It defines a scene named intro inside a chapter. When played, that scene will set a background image, a background music and play a sound. Then the scene would define a global event handler for the blast event that would display a message telling which character was blasted. After that, it displays the message “Choose your path” and allow the user to choose either the left or the right road. After the user choice, it will jump either to the scene named left-road or right-road (those scenes does not appear in this snippet)

Meta Tags

The meta tag syntax consists in a tag name and some attributes, between a two opening and two closing square brackets ([[ and ]]). See the tag syntax for more details: tags and meta-tags share the same syntax except that meta-tags use double opening and closing brackets where tags use a single opening and closing bracket.

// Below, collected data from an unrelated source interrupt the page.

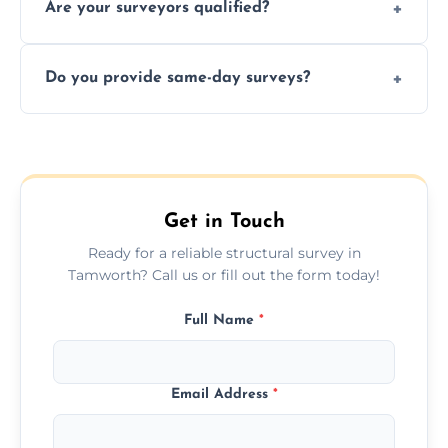
Are your surveyors qualified?
surveys that help buyers understand
structural risks before completing a property
Yes, our structural surveyors are certified,
deal.
Do you provide same-day surveys?
insured, and trained in all aspects of property
and building safety assessments.
We offer fast-track booking with same-day
service availability depending on location,
schedule, and property size or type.
Get in Touch
Ready for a reliable structural survey in
Tamworth? Call us or fill out the form today!
Full Name
*
Email Address
*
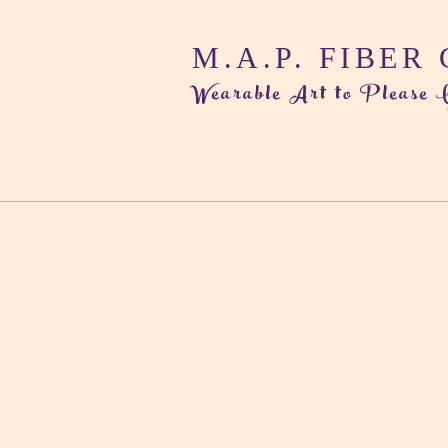
M.A.P. FIBER
Wearable Art to Please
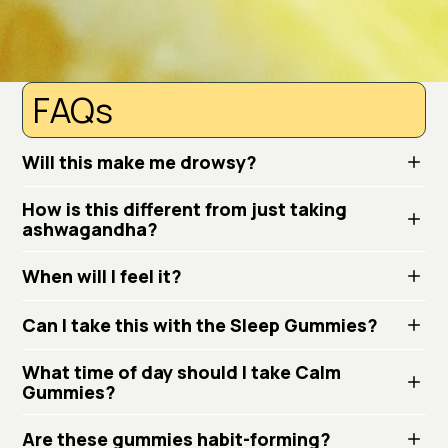
FAQs
Will this make me drowsy?
How is this different from just taking
ashwagandha?
When will I feel it?
Can I take this with the Sleep Gummies?
What time of day should I take Calm
Gummies?
Are these gummies habit-forming?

One of the most common meta-tag is the built-in doctype tag. Here an example of doctype: [[doctype spellcast/book]] (this is the doctype used by Spellcast in story mode).

There are few built-in, reserved or standardized meta-tags, but everyone is free to create their own custom meta-tags.

A meta-tags can have any type of content. Few example of meta-tags with content:

[[my-meta]] 1234
[[another-meta]] some meta data
[[yet-another-meta]]
	id: meta4357
	description: a meta description

Meta-tags will be instanciated with the Tag constructor.

The userland code may pass its own constructor to the parser, but it should have Tag as its superclass.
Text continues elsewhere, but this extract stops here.